• _WHAT THIS TASK INVOLVES_: Further down are entries; set down exactly and only the lines from the one with "Neve (32, 699)" up to and including the one with "Prestige sadlar (40, 247)", dropping each picture.

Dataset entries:
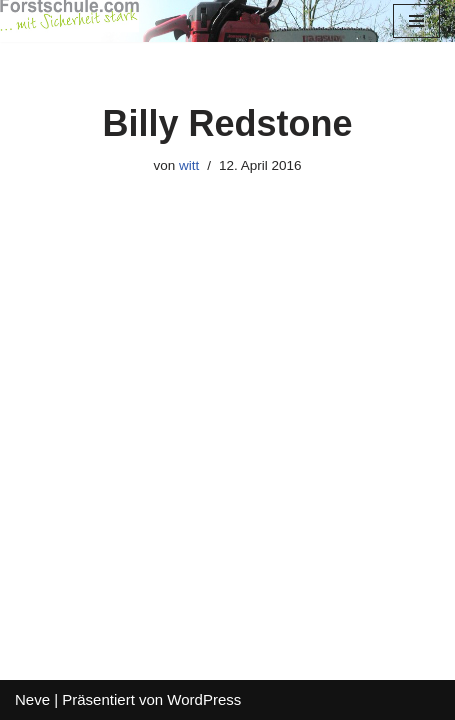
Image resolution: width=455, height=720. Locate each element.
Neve (32, 699)
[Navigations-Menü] (416, 21)
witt (189, 165)
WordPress (204, 699)
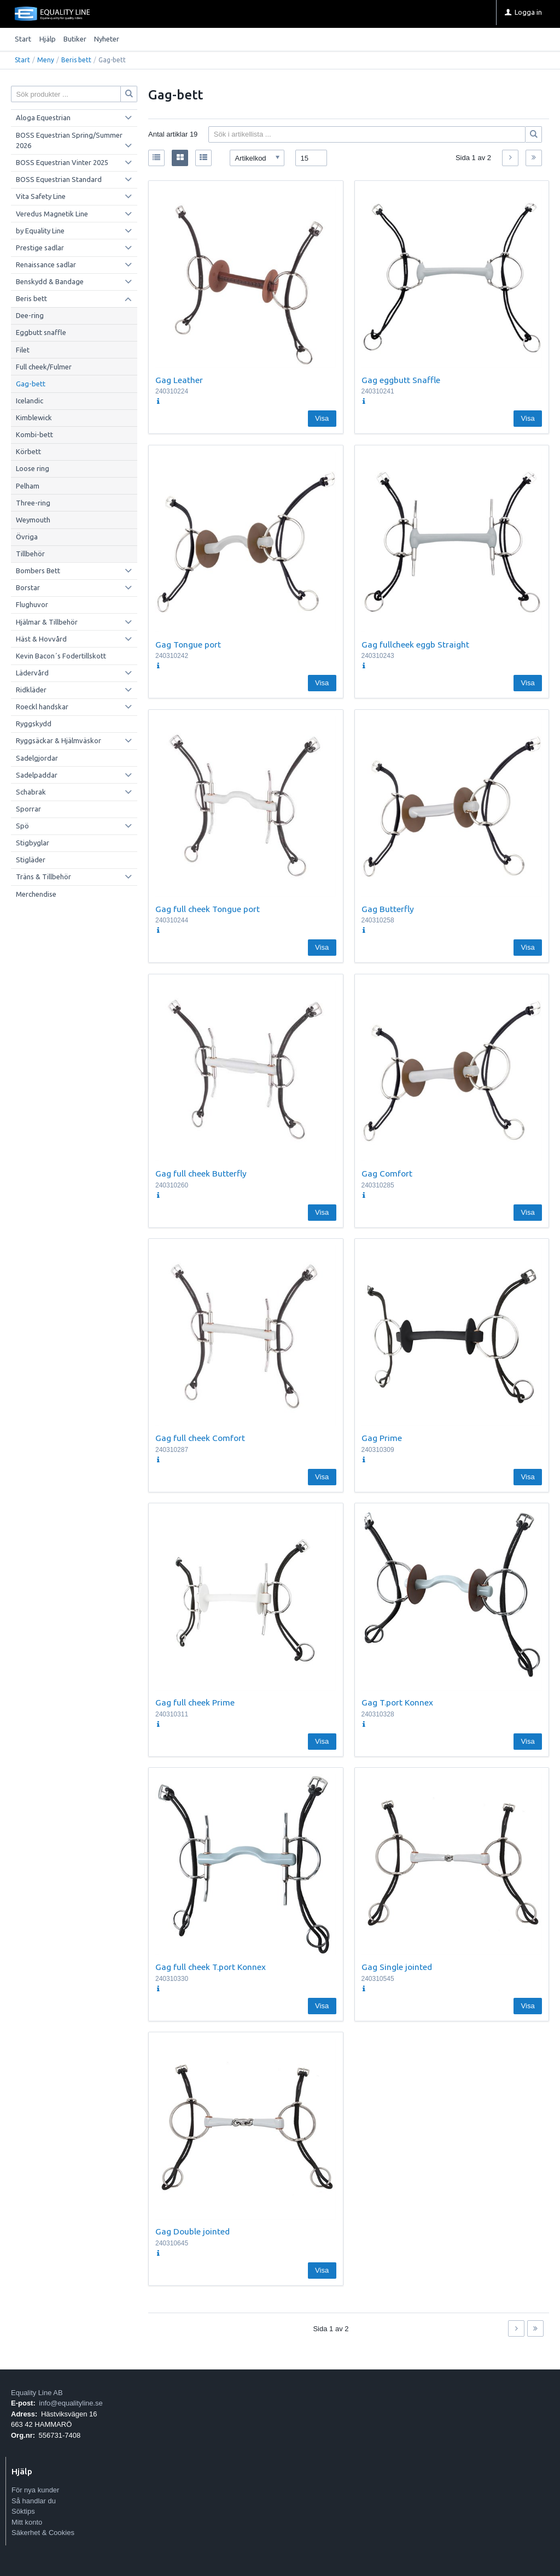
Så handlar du (33, 2501)
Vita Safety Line (41, 196)
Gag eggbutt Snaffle (400, 380)
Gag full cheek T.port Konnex (210, 1967)
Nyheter (106, 39)
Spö (22, 826)
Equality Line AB (37, 2393)
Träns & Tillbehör (43, 876)
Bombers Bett (38, 570)
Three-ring (33, 503)
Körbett (28, 451)
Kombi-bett (34, 434)
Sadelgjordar (37, 758)
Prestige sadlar (40, 247)
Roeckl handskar (42, 706)
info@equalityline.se (71, 2403)
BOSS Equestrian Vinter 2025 (62, 162)
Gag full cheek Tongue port (207, 909)
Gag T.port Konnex (397, 1702)
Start (23, 39)
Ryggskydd (33, 723)
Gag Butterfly (387, 909)
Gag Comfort (386, 1173)
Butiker (74, 39)
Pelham (27, 486)
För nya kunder (35, 2490)
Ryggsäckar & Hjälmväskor (58, 740)
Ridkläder (31, 689)
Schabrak (31, 792)
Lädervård (32, 673)
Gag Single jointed (396, 1967)
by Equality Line (40, 230)
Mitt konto (26, 2522)
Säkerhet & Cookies (42, 2532)
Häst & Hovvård (41, 639)
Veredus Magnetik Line (52, 213)
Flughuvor (32, 604)
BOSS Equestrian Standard (59, 179)
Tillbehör (30, 553)
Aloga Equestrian (43, 117)
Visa (322, 418)
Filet (23, 350)
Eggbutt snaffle (41, 332)
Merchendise (36, 894)
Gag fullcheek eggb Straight (415, 644)
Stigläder (30, 859)
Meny (45, 59)
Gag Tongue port (188, 644)
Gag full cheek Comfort (200, 1438)
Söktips (23, 2511)
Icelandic (29, 400)
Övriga (27, 536)
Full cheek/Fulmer (44, 366)
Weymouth (33, 520)
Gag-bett (30, 383)
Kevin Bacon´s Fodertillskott (61, 656)
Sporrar (28, 809)
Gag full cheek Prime (195, 1702)
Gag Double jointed (192, 2231)
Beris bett (76, 59)
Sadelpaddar (36, 775)
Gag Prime (381, 1438)
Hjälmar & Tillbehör (47, 622)
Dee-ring (30, 315)
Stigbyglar (32, 842)
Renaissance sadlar (46, 264)
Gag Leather (179, 380)
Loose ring (32, 468)
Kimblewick (34, 417)
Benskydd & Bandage (50, 281)
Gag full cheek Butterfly (201, 1173)
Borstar (28, 587)
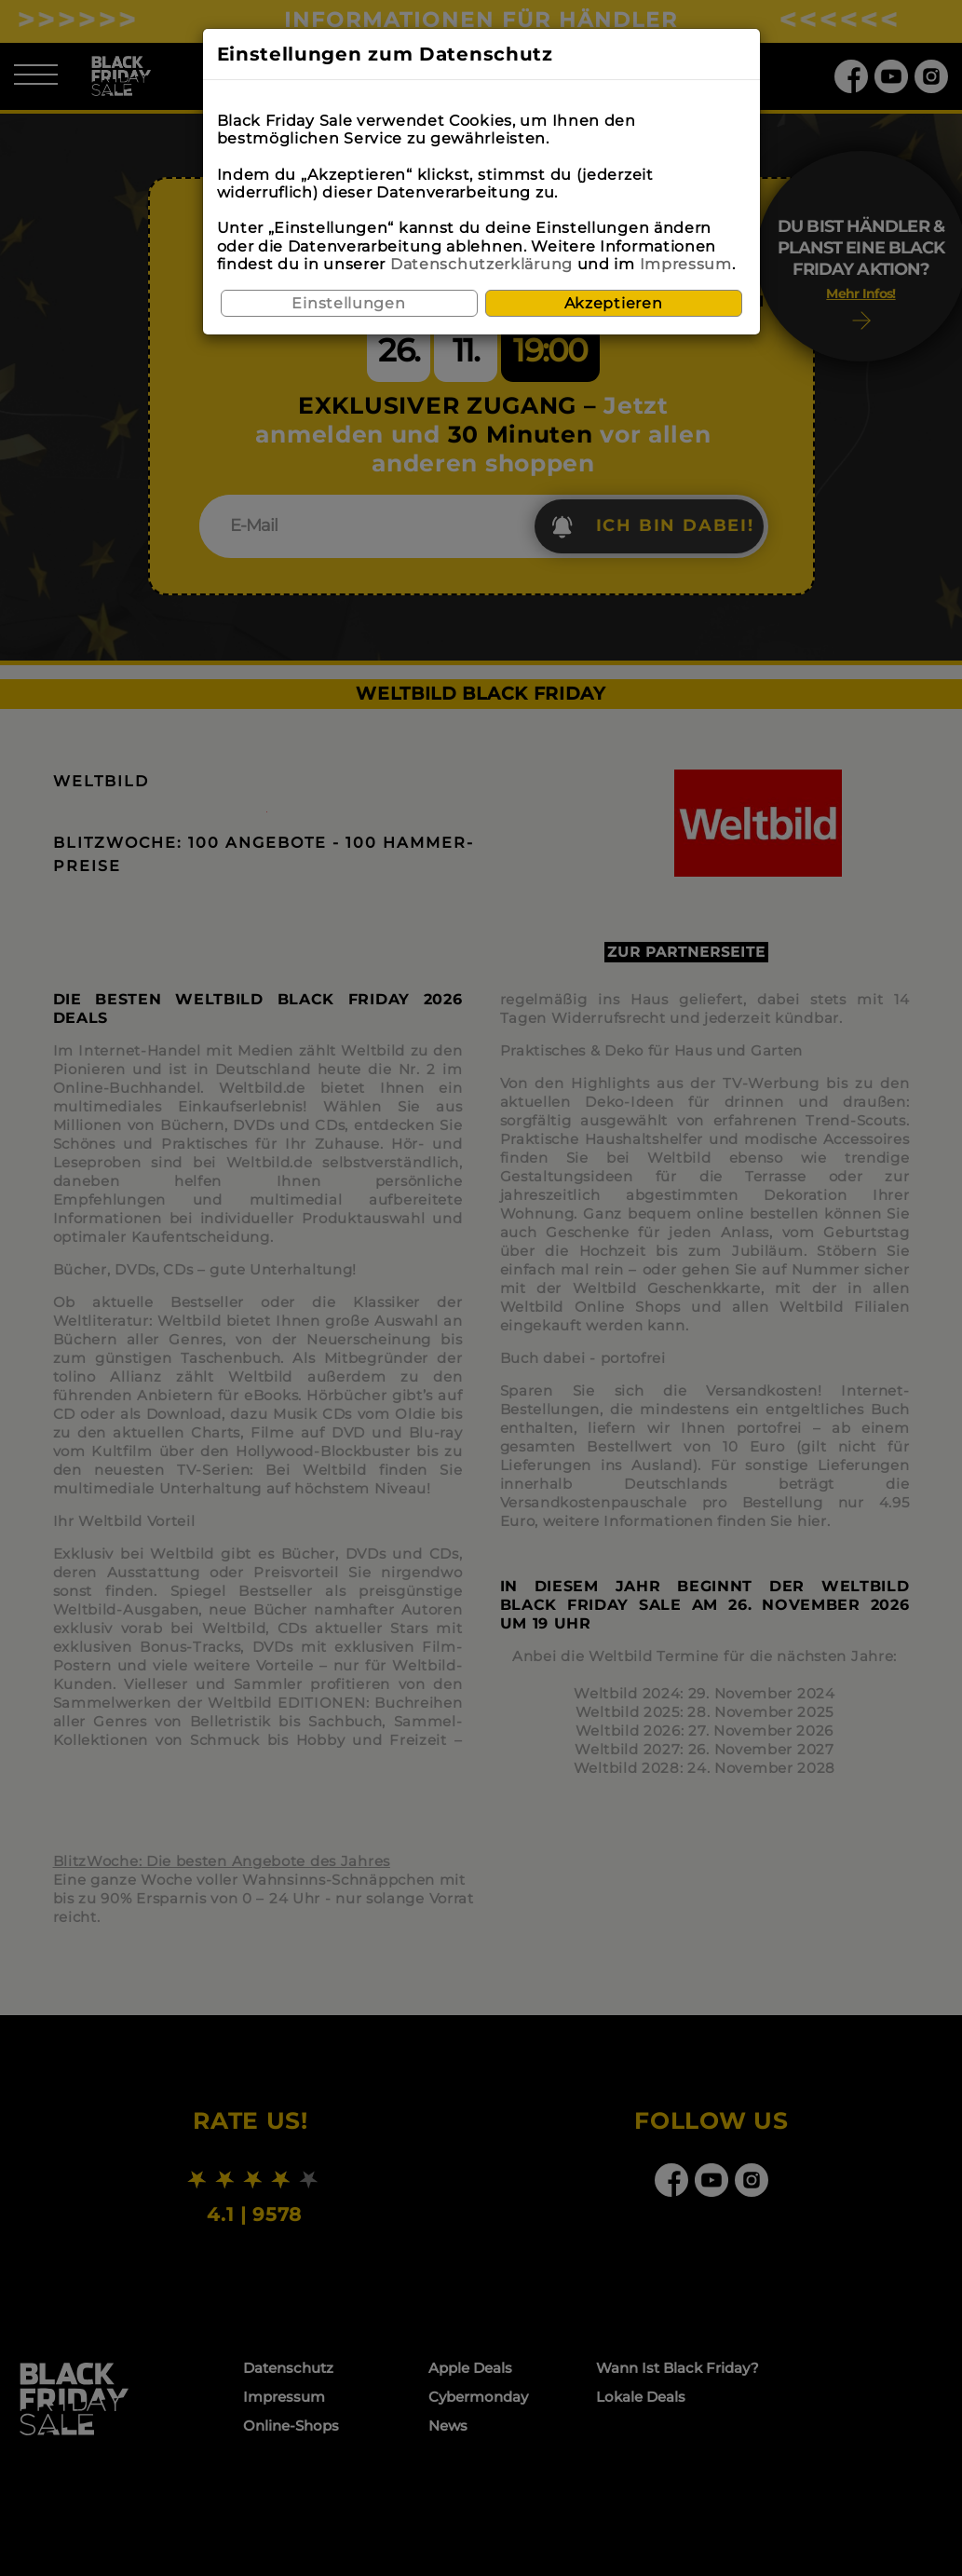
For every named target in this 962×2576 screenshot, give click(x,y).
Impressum (686, 264)
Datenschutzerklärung (481, 264)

• _RESPONSE TO THE EXERCISE_:
Neve (32, 699)
[Navigations-Menü] (416, 21)
witt (189, 165)
WordPress (204, 699)
Så handlar du (33, 2501)
Vita Safety Line (41, 196)
Gag eggbutt Snaffle (400, 380)
Gag full cheek T.port Konnex (210, 1967)
Nyheter (106, 39)
Spö (22, 826)
Equality Line AB (37, 2393)
Träns & Tillbehör (43, 876)
Bombers Bett (38, 570)
Three-ring (33, 503)
Körbett (28, 451)
Kombi-bett (34, 434)
Sadelgjordar (37, 758)
Prestige sadlar (40, 247)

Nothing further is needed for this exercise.